01:53 pm - Ice and Aladdin

I've been watering my plants with ice. It's generally too hot outside for normal, liquid-based watering to be effective for long, even at night, but with ice the moisture evaporates slower and plants don't just get a jolt of water followed by hours of dry. But the main reason I do it is that, since ice cubes make pretty good projectiles, I can water most plants from the doorway.


Also: how fantastic is this?

An astonishing project is underway in Timbuktu, Mali, [a city in] one of the world's poorest countries. On the southern edge of the Sahara Desert, experts are opening an enchanted Aladdin's Cave, filled with hundreds of thousands of ancient documents.

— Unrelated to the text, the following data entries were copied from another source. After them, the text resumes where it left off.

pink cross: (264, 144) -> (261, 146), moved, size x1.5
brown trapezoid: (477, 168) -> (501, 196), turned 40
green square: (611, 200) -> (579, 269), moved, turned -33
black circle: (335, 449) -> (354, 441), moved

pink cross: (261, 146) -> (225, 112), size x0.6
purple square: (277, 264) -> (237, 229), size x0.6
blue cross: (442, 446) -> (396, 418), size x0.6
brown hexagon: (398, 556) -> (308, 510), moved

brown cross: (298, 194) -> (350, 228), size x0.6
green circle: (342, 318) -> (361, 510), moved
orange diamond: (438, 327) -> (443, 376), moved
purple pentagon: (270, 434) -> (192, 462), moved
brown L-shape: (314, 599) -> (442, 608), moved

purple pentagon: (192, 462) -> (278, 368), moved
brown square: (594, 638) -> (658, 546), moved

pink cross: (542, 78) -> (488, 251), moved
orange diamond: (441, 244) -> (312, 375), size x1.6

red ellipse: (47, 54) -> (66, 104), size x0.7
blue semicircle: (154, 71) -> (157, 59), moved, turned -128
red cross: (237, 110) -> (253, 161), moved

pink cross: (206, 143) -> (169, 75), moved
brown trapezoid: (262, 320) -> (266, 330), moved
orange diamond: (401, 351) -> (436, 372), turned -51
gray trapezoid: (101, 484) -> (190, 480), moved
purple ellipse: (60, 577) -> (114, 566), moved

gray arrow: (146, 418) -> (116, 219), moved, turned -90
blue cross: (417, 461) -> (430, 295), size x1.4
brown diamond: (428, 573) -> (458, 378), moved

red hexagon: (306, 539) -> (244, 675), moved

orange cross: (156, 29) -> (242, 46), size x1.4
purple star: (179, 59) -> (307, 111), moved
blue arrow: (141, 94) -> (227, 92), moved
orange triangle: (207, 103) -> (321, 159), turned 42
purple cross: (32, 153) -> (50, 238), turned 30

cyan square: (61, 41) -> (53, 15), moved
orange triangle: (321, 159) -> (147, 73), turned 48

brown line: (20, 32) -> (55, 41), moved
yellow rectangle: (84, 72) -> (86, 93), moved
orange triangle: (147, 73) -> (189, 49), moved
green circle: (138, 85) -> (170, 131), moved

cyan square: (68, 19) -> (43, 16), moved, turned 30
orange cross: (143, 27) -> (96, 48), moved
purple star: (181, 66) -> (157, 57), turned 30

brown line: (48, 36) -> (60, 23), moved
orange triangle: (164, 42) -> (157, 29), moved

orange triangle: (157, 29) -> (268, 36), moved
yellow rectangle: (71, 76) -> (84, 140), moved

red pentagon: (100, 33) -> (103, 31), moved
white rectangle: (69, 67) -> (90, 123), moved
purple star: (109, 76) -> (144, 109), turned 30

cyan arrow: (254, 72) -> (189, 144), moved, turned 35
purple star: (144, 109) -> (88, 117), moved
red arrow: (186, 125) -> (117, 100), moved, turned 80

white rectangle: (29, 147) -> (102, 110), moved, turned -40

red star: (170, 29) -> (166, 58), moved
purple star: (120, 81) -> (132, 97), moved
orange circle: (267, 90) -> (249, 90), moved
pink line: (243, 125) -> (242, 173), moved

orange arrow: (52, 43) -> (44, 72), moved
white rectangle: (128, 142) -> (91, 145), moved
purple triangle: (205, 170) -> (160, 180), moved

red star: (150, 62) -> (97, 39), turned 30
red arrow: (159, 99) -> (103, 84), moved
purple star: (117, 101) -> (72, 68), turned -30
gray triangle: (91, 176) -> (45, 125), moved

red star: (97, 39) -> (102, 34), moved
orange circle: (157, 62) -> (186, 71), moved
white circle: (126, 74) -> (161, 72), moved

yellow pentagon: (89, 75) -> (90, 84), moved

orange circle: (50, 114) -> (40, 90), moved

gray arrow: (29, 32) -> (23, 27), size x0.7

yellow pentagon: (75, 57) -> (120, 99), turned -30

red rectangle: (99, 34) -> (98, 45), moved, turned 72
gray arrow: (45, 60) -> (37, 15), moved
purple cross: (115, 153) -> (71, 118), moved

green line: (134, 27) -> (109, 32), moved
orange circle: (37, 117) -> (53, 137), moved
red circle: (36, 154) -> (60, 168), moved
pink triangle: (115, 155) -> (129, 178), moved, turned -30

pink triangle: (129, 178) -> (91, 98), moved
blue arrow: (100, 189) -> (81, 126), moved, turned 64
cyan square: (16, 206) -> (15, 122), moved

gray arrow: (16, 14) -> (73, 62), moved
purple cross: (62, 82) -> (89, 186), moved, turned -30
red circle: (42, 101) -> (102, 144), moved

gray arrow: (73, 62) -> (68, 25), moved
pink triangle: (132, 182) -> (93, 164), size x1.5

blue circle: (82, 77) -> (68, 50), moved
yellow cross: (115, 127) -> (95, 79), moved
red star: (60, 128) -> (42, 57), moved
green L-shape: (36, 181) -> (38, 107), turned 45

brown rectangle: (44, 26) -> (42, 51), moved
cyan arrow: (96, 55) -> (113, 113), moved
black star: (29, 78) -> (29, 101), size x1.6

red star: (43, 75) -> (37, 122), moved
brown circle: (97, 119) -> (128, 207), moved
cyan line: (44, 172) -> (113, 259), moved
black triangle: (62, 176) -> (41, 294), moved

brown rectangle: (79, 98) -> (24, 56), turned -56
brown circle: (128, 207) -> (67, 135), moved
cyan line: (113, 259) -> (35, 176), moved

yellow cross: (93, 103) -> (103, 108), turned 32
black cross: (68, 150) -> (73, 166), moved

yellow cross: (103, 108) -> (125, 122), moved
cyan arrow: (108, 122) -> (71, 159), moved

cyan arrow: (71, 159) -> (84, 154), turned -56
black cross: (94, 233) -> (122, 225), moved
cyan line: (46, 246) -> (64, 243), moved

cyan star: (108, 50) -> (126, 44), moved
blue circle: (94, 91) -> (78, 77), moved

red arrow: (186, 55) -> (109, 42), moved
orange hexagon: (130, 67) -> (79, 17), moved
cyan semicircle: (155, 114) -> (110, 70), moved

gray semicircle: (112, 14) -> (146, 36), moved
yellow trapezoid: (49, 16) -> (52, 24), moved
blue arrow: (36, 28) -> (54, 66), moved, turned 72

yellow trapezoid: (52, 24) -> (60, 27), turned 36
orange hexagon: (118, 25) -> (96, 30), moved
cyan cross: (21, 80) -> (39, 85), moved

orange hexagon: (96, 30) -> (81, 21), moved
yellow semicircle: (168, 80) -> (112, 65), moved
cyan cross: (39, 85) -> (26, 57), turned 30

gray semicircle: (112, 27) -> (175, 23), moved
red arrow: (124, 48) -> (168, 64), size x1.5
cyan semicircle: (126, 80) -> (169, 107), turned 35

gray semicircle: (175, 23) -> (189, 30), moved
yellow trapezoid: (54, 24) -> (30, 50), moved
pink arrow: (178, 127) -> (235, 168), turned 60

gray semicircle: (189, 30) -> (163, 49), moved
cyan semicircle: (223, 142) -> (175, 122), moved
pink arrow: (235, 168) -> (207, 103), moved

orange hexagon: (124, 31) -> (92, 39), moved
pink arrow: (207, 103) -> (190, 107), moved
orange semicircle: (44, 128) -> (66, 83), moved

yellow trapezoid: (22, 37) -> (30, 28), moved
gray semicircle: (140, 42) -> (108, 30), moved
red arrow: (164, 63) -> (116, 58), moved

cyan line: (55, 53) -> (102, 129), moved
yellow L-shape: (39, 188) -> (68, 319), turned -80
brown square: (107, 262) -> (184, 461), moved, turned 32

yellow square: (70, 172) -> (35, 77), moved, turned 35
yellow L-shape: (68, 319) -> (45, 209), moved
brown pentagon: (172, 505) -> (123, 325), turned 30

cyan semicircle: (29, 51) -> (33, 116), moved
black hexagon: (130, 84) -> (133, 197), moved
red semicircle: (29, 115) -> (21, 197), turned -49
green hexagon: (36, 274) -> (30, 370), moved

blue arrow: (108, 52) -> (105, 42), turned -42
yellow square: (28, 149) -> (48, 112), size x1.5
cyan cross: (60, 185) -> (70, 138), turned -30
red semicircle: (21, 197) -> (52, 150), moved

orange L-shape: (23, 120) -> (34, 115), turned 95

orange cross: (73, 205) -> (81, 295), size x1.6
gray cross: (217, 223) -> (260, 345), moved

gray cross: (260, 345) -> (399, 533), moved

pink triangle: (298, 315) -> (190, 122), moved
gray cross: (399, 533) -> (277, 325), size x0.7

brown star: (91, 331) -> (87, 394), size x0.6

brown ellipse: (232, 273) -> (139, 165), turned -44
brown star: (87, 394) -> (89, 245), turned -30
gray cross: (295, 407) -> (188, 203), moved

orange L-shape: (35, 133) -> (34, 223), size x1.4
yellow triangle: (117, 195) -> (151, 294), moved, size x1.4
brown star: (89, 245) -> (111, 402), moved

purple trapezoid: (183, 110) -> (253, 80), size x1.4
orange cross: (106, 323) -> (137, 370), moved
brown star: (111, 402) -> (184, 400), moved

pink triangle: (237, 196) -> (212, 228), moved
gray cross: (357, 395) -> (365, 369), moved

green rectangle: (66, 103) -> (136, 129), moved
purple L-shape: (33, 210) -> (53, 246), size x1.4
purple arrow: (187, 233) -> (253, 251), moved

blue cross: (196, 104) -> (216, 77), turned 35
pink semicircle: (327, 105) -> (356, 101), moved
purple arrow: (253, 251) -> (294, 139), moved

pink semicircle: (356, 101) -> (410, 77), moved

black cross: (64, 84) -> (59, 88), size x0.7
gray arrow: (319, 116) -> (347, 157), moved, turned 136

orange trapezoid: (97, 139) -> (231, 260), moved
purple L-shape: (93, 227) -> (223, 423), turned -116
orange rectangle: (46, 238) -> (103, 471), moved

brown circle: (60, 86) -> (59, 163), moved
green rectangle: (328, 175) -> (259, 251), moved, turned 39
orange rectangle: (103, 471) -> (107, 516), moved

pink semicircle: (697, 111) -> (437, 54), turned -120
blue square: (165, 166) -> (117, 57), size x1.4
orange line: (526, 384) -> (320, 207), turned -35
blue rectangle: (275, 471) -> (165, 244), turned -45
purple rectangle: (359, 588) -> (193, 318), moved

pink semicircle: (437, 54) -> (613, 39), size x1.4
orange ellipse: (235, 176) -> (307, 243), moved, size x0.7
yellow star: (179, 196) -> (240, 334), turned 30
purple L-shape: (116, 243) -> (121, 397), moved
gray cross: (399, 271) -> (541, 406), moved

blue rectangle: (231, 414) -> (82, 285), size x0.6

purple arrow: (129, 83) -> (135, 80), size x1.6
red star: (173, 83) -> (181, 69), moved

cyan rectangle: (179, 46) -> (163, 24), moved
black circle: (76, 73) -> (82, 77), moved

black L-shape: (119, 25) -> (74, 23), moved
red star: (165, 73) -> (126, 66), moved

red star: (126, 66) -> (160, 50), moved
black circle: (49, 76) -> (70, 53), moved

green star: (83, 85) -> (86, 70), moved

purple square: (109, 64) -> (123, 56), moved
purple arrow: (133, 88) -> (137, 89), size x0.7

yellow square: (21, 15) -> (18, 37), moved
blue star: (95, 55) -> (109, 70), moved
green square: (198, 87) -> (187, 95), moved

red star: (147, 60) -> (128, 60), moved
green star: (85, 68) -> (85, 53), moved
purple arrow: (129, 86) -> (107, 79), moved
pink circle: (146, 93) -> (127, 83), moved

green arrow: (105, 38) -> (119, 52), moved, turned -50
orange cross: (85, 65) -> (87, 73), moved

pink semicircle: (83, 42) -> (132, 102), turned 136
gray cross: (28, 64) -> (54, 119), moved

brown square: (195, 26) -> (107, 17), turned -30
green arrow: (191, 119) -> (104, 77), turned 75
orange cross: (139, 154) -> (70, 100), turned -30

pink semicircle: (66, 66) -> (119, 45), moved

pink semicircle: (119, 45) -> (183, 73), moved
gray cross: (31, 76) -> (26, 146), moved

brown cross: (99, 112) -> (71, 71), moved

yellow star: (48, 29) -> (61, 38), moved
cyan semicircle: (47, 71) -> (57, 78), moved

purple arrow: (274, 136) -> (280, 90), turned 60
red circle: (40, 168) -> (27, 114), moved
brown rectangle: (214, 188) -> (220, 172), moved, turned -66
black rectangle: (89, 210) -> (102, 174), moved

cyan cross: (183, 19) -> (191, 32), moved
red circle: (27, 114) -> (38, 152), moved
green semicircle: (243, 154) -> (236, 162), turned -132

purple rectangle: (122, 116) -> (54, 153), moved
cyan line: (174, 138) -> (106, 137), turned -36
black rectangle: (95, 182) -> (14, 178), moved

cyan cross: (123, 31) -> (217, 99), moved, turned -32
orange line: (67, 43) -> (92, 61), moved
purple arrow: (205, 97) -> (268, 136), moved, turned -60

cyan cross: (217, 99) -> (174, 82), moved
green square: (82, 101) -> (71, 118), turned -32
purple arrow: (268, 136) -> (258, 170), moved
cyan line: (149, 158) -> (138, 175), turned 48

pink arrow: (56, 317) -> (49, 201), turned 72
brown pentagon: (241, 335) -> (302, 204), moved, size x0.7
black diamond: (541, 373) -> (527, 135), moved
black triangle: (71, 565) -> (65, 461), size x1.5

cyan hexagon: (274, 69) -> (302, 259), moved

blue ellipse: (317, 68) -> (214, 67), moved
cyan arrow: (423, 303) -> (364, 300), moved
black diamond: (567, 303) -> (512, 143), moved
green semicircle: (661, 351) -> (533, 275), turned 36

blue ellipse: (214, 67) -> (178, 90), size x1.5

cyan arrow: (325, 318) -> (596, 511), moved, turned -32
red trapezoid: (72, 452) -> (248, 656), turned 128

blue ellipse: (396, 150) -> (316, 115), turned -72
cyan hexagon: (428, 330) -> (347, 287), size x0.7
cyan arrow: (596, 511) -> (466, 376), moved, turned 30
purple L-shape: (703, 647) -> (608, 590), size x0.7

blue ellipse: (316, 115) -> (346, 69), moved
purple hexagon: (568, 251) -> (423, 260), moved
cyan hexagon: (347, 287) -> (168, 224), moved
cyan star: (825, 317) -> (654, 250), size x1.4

The Ahmed Baba Library alone contains more than 20,000 manuscripts, including works on herbal medicine and mathematics, yellowed volumes of poetry, music and Islamic law. Some are adorned with gilded letters, while others are written in the language of the Tuareg tribes. The contents remain a mystery.


(via Bookslut)

Current Mood: [mood icon] blank
Current Music: Tchaikovsky - Pezzo elegiaco

Aug. 3rd, 2008

07:18 pm - Books and Movies, July 2008

I woke up to a thunderstorm Saturday morning. At exactly 5 am. I sleep with my head about four feet below the roof, and this storm came right overhead. Lightning kept striking within 1000 feet of me, so I ended the night on a couch downstairs. Then woke up and came back upstairs. I expected to see trees and powerlines down all over yesterday, but there wasn't any wreckage. I guess it was cloud-to-cloud lightning after all.

Books and Movies )

Current Mood: [mood icon] accomplished
Current Music: The Magnetic Fields - Fear of Trains

Jul. 28th, 2008

01:18 pm - Spam

The vast majority of spam email I get is titled along the lines of "Heyy real men!" which is fairly entertaining, considering.

But today is a special day! I have just become the proud recipient of an email called "New JRR Tolkien noovel is published - 34 yyears after his death," which I take to mean that the internet finally gets me. I love you too, internet.